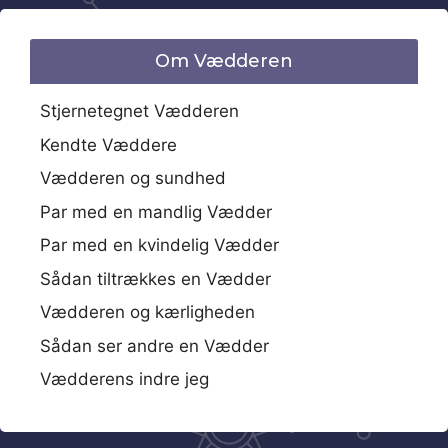
Om Vædderen
Stjernetegnet Vædderen
Kendte Væddere
Vædderen og sundhed
Par med en mandlig Vædder
Par med en kvindelig Vædder
Sådan tiltrækkes en Vædder
Vædderen og kærligheden
Sådan ser andre en Vædder
Vædderens indre jeg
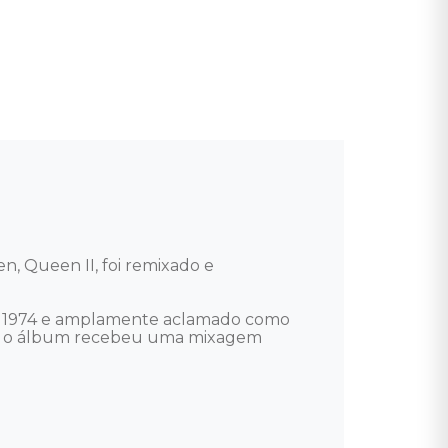
, Queen II, foi remixado e 
em 1974 e amplamente aclamado como 
os, o álbum recebeu uma mixagem 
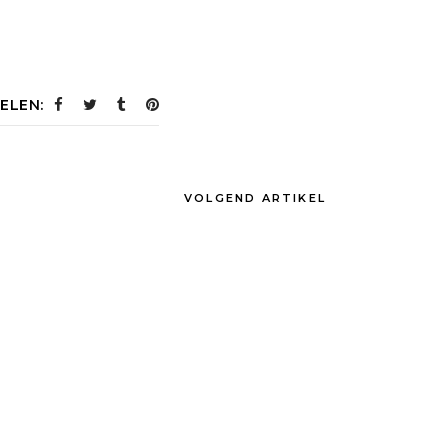
ELEN:
VOLGEND ARTIKEL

Problem details -> Where a line contains "Par med en mandlig Vædder", begin there and set down exactly each line through the end of the data above, omitting any pictures.

Your solution ->
Par med en mandlig Vædder
Par med en kvindelig Vædder
Sådan tiltrækkes en Vædder
Vædderen og kærligheden
Sådan ser andre en Vædder
Vædderens indre jeg
, Queen II, foi remixado e 
em 1974 e amplamente aclamado como 
os, o álbum recebeu uma mixagem 
ELEN:
VOLGEND ARTIKEL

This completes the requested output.